** Opening Entries provided block **
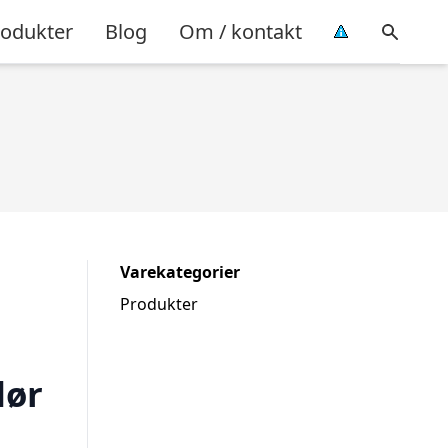
rodukter
Blog
Om / kontakt
Varekategorier
Produkter
dør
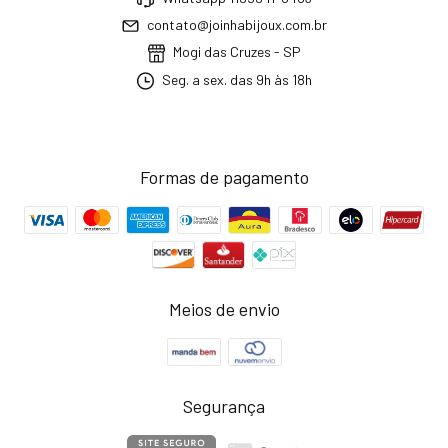
contato@joinhabijoux.com.br
Mogi das Cruzes - SP
Seg. a sex. das 9h às 18h
Formas de pagamento
Meios de envio
Segurança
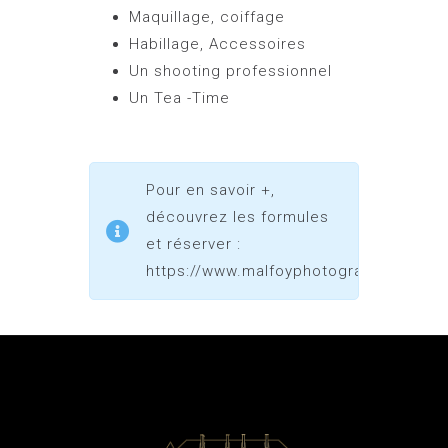
Maquillage, coiffage
Habillage, Accessoires
Un shooting professionnel
Un Tea -Time
Pour en savoir +,
découvrez les formules
et réserver :
https://www.malfoyphotographe.fr/pan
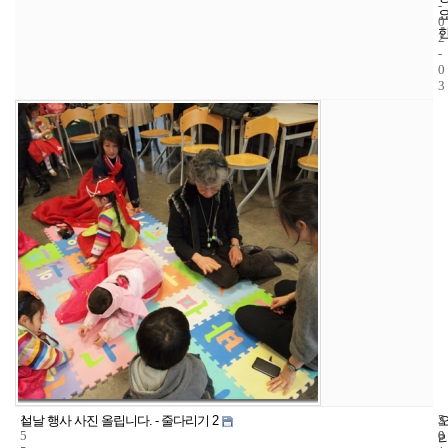
-
0
2
-
0
3
1
5
2
설날 행사 사진 올립니다. - 줄다리기 2
5
0
0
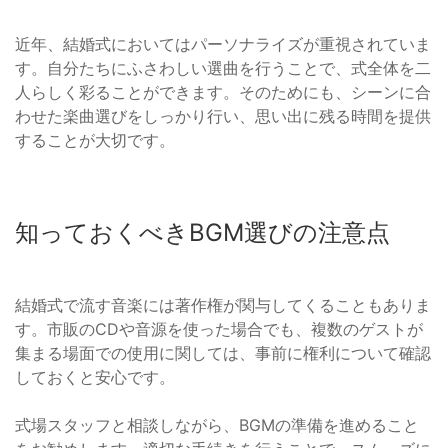
近年、結婚式においてはパーソナライズが重視されていま
す。自分たちにふさわしい選曲を行うことで、式全体を二
人らしく彩ることができます。そのためにも、シーンに合
わせた楽曲選びをしっかり行い、思い出に残る時間を提供
することが大切です。
知っておくべきBGM選びの注意点
結婚式で流す音楽には著作権が関与してくることもありま
す。市販のCDや音源を使った場合でも、複数のゲストが
集まる場面での使用に関しては、事前に権利について確認
しておくと安心です。
式場スタッフと相談しながら、BGMの準備を進めること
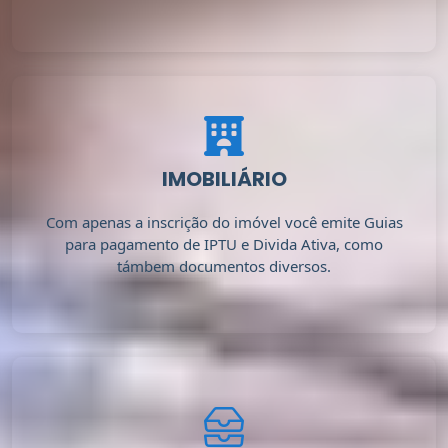
IMOBILIÁRIO
Com apenas a inscrição do imóvel você emite Guias
para pagamento de IPTU e Divida Ativa, como
támbem documentos diversos.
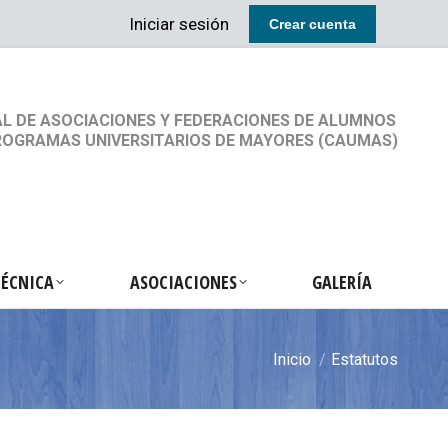
Iniciar sesión
Crear cuenta
RETARIA TÉCNICA
ASOCIACIONES
GALERÍA
L DE ASOCIACIONES Y FEDERACIONES DE ALUMNOS
ROGRAMAS UNIVERSITARIOS DE MAYORES (CAUMAS)
TÉCNICA
ASOCIACIONES
GALERÍA
Inicio
Estatutos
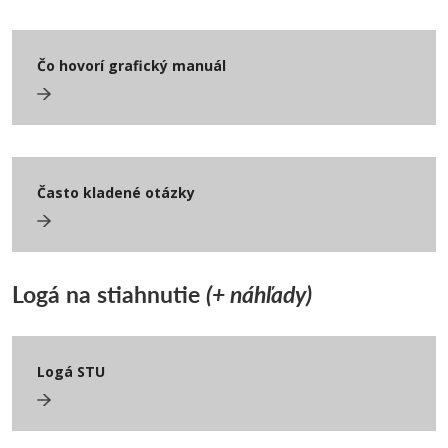
Čo hovorí grafický manuál
Často kladené otázky
Logá na stiahnutie
(+ náhľady)
Logá STU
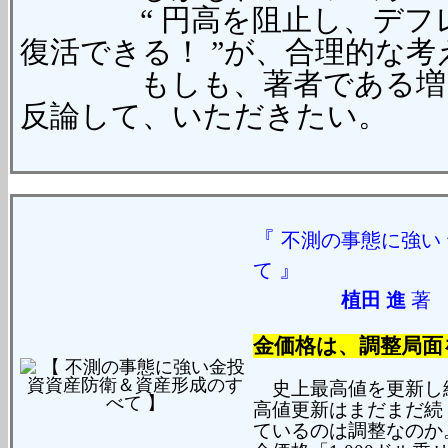
“ 円高を阻止し、デフレ
復活できる！ ”が、合理的な
もしも、著者である増田 
反論して、いただきたい。
『
不測の事態に強い
』
て
植田 進
金価格は、調整局面を
史上最高値を更新し
高値更新はまだまだ続
ているのは調整なのか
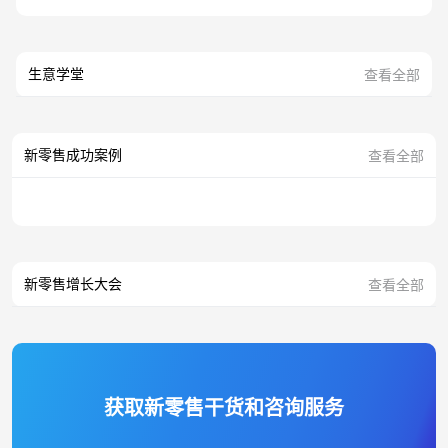
生意学堂
查看全部
新零售成功案例
查看全部
新零售增长大会
查看全部
获取新零售干货和咨询服务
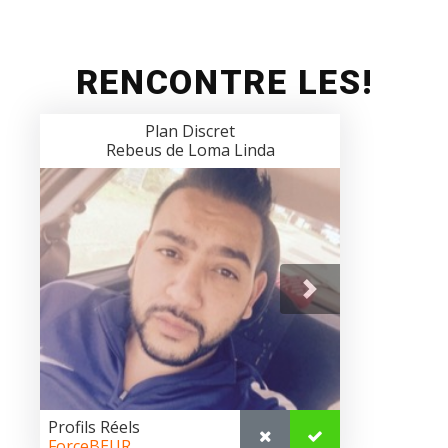
RENCONTRE LES!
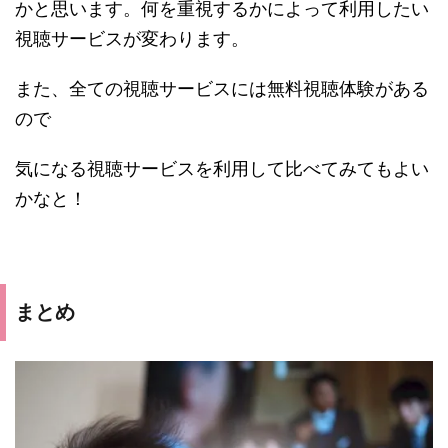
かと思います。何を重視するかによって利用したい
視聴サービスが変わります。
また、全ての視聴サービスには無料視聴体験がある
ので
気になる視聴サービスを利用して比べてみてもよい
かなと！
まとめ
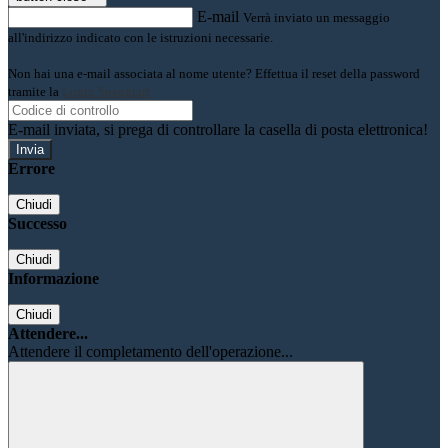
E-mail
Verrà inviato un messaggio
all'indirizzo indicato con le istruzioni necessarie.
Non hai una e-mail associata al nome utente? Effettua il reset della password
tramite la
Login Spaggiari
E-mail inviata, si prega di controllare la casella di posta elettronica!
Errore
Chiudi
Successo
Chiudi
Informazione
Chiudi
Attendere...
Attendere il completamento dell'operazione...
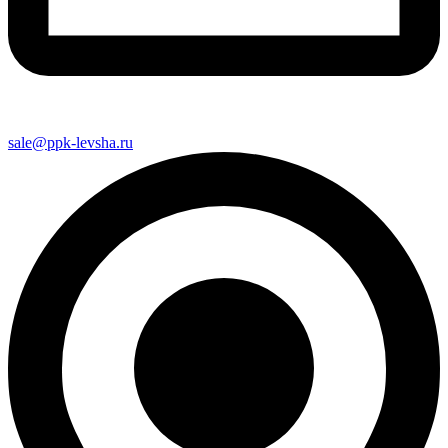
sale@ppk-levsha.ru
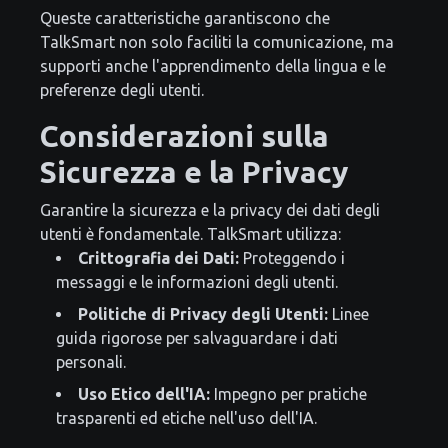
Queste caratteristiche garantiscono che
TalkSmart non solo faciliti la comunicazione, ma
supporti anche l'apprendimento della lingua e le
preferenze degli utenti.
Considerazioni sulla
Sicurezza e la Privacy
Garantire la sicurezza e la privacy dei dati degli
utenti è fondamentale. TalkSmart utilizza:
Crittografia dei Dati:
Proteggendo i
messaggi e le informazioni degli utenti.
Politiche di Privacy degli Utenti:
Linee
guida rigorose per salvaguardare i dati
personali.
Uso Etico dell'IA:
Impegno per pratiche
trasparenti ed etiche nell'uso dell'IA.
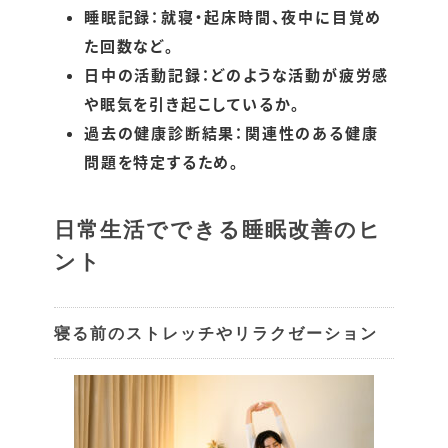
睡眠記録：就寝・起床時間、夜中に目覚め
た回数など。
日中の活動記録：どのような活動が疲労感
や眠気を引き起こしているか。
過去の健康診断結果：関連性のある健康
問題を特定するため。
日常生活でできる睡眠改善のヒ
ント
寝る前のストレッチやリラクゼーション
** Closing Entries provided block **
### To do:
Transcribe all data precisely. Pictures are not copied.

### Answer box:
rodukter
Blog
Om / kontakt
Varekategorier
Produkter
dør
contato@joinhabijoux.com.br
Mogi das Cruzes - SP
Seg. a sex. das 9h às 18h
Formas de pagamento
Meios de envio
Segurança
Maquillage, coiffage
Habillage, Accessoires
Un shooting professionnel
Un Tea -Time
Pour en savoir +,
découvrez les formules
et réserver :
https://www.malfoyphotographe.fr/pan
-
0
2
-
0
3
1
5
2
설날 행사 사진 올립니다. - 줄다리기 2
5
0
0
近年、結婚式においてはパーソナライズが重視されていま
す。自分たちにふさわしい選曲を行うことで、式全体を二
人らしく彩ることができます。そのためにも、シーンに合
わせた楽曲選びをしっかり行い、思い出に残る時間を提供
することが大切です。
知っておくべきBGM選びの注意点
結婚式で流す音楽には著作権が関与してくることもありま
す。市販のCDや音源を使った場合でも、複数のゲストが
集まる場面での使用に関しては、事前に権利について確認
しておくと安心です。
式場スタッフと相談しながら、BGMの準備を進めること
IMOBILIÁRIO
Com apenas a inscrição do imóvel você emite Guias
para pagamento de IPTU e Divida Ativa, como
támbem documentos diversos.
Iniciar sesión
Crear cuenta
RETARIA TÉCNICA
ASOCIACIONES
GALERÍA
L DE ASOCIACIONES Y FEDERACIONES DE ALUMNOS
ROGRAMAS UNIVERSITARIOS DE MAYORES (CAUMAS)
TÉCNICA
ASOCIACIONES
GALERÍA
Inicio
Estatutos
Čo hovorí grafický manuál
Často kladené otázky
Logá na stiahnutie
(+ náhľady)
Logá STU
“ 円高を阻止し、デフレ
復活できる！ ”が、合理的な
もしも、著者である増田 
反論して、いただきたい。
『
不測の事態に強い
』
て
植田 進
金価格は、調整局面を
史上最高値を更新し
高値更新はまだまだ続
ているのは調整なのか
生意学堂
查看全部
新零售成功案例
查看全部
新零售增长大会
查看全部
获取新零售干货和咨询服务
RENCONTRE LES!
かと思います。何を重視するかによって利用したい
視聴サービスが変わります。
また、全ての視聴サービスには無料視聴体験がある
ので
気になる視聴サービスを利用して比べてみてもよい
かなと！
まとめ
E-mail
Verrà inviato un messaggio
all'indirizzo indicato con le istruzioni necessarie.
Non hai una e-mail associata al nome utente? Effettua il reset della password
tramite la
Login Spaggiari
E-mail inviata, si prega di controllare la casella di posta elettronica!
Errore
Chiudi
Successo
Chiudi
Informazione
Chiudi
Attendere...
Attendere il completamento dell'operazione...
sale@ppk-levsha.ru
Queste caratteristiche garantiscono che
TalkSmart non solo faciliti la comunicazione, ma
supporti anche l'apprendimento della lingua e le
preferenze degli utenti.
Considerazioni sulla
Sicurezza e la Privacy
Garantire la sicurezza e la privacy dei dati degli
utenti è fondamentale. TalkSmart utilizza:
Crittografia dei Dati:
Proteggendo i
messaggi e le informazioni degli utenti.
Politiche di Privacy degli Utenti:
Linee
guida rigorose per salvaguardare i dati
personali.
Uso Etico dell'IA:
Impegno per pratiche
trasparenti ed etiche nell'uso dell'IA.
睡眠記録：就寝・起床時間、夜中に目覚め
た回数など。
日中の活動記録：どのような活動が疲労感
や眠気を引き起こしているか。
過去の健康診断結果：関連性のある健康
問題を特定するため。
日常生活でできる睡眠改善のヒ
ント
寝る前のストレッチやリラクゼーション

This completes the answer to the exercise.